Some clear thinking and sound guidance from one of the nation's leading medical associations on the issue of screen time is giving both parents and their technology-laden children reason to text thumbs-up emojis to one another.
This is welcome news, as the assistance provides a roadmap for navigating the often-perilous topic of determining the right amount of time that kids and teens can spend staring at computers, smartphones and TV screens.
Recognizing the rapid rate of technological change in U.S. households, the American Academy of Pediatrics announced Friday the creation of new guidelines for Children's Media Use that can be applied to everyone under age 18, including infants and toddlers.
The guidelines are smart, and infused with common sense that parents can feel comfortable applying at home. They're also sensible, because while the recommendations are looser and provide greater flexibility than those in year's past, they simultaneously encourage parents to remain engaged with their kids, either sitting next to or interacting with them through the changing stages of their lives.
"Parents can set expectations and boundaries to make sure their children's media experience is a positive one," said Dr. Megan Moreno, the lead author of the policy statement on media use in school-aged children and teens. "The key is mindful use of media within a family."
Two important principles create the foundation for the new recommendations: (1) an updated definition of what screen time is, and (2) the necessity in making the guidelines age-specific.
In the past the AAP, which is comprised of 66,000 primary-care pediatricians, basically said that all screen time was the same. But now, recognizing how schoolwork and peer communication are deeply intertwined with the internet, the doctors' group says screen time limits should apply to only to entertainment choices. Meaning that if your 12-year-old is looking for his math assignment on the school's website, or is doing research on the works of Edgar Allan Poe, that's off the fun clock and should not be counted.
As for age guidelines, even infants can get in on the internet act -- provided that it's for video communication with Grandma, and the like, on apps like Facetime and Skype. AAP also went as far as stating that if parents are adamant about their toddler's early exposure to media, those 1 1/2 to 2 years of age could watch "high-quality" TV programs, but accompanied by parents so they can explain what their child is watching.
Kids aged 2 to 5 should be limited to one hour of screen use daily, while for those 6 years and older parents should, according to the AAP recommendations, "place consistent limits on the time spent using media, and the types of media, and make sure media does not take the place of adequate sleep, physical activity and other behaviors essential to health."

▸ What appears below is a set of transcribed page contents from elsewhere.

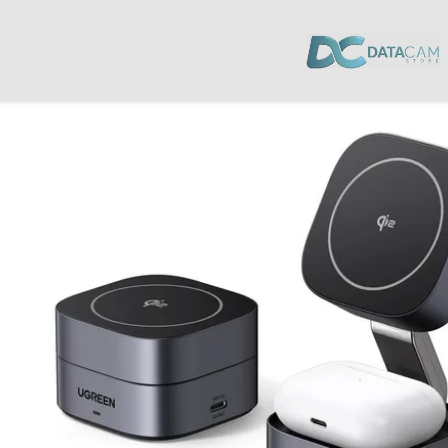
Inicio
/
Celulares y Tablets
/
Cargadores
/ Cargador Inalámbrico Ugreen 1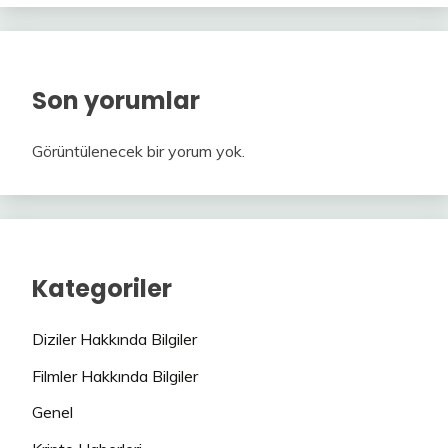
Son yorumlar
Görüntülenecek bir yorum yok.
Kategoriler
Diziler Hakkında Bilgiler
Filmler Hakkında Bilgiler
Genel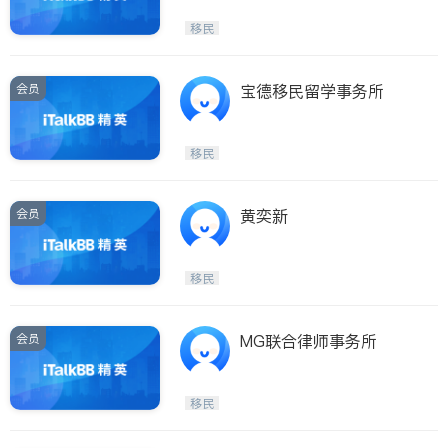
移民
会员
宝德移民留学事务所
移民
会员
黄奕新
移民
会员
MG联合律师事务所
移民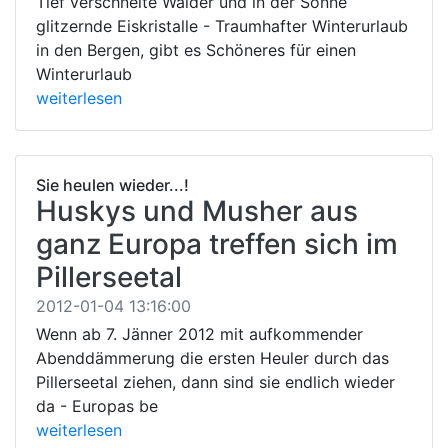
Tief verschneite Wälder und in der Sonne
glitzernde Eiskristalle - Traumhafter Winterurlaub
in den Bergen, gibt es Schöneres für einen
Winterurlaub
weiterlesen
Sie heulen wieder...!
Huskys und Musher aus
ganz Europa treffen sich im
Pillerseetal
2012-01-04 13:16:00
Wenn ab 7. Jänner 2012 mit aufkommender
Abenddämmerung die ersten Heuler durch das
Pillerseetal ziehen, dann sind sie endlich wieder
da - Europas be
weiterlesen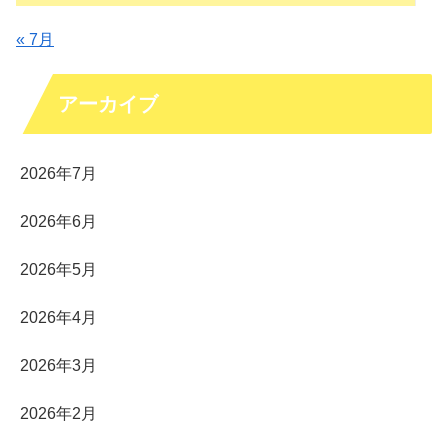
« 7月
アーカイブ
2026年7月
2026年6月
2026年5月
2026年4月
2026年3月
2026年2月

Here are some other key guidelines (courtesy of the Los Angeles Times):
- Keep bedrooms, mealtimes and parent-child playtime free of screens. (Parents, that goes for you too: Set your phone on “Do not disturb.”).
- Discourage the use of entertainment media while doing homework.
- Children of all ages should avoid exposure to devices and screens for one hour before bedtime.
- Keep smartphones, TVs and other devices out of the bedroom.
- Communicate the family’s media guidelines to grandparents, babysitters and other caregivers so screen rules are followed consistently.
- Have an ongoing conversation with older children about online citizenship and safety. This includes treating people with respect online; saying no to cyberbullying and sexting; and avoiding communications that can compromise personal privacy and safety.
Childhood obesity continues to be a concern, which prompts pediatricians to remind parents to keep kids moving, and prevent them from lingering on the couch in front of the television. Therefore, given these relaxed screen-time guidelines, for those 4 to 13 years old the AAP says daily TV viewing should be scaled back to no more than 90 minutes, down from 2 hours previously.
Finally, the AAP recommends that families create a media plan, so that some ground rules can be set to prevent arguments from taking place.
"Families should proactively think about their children's media use and talk with children about it, because too much media use can mean that children don't have enough time during the day to play, study, talk, or sleep," said Jenny Radesky, MD, FAAP, lead author of the policy statement. "What's most important is that parents be their child's 'media mentor.' That means teaching them how to use it as a tool to create, connect and learn."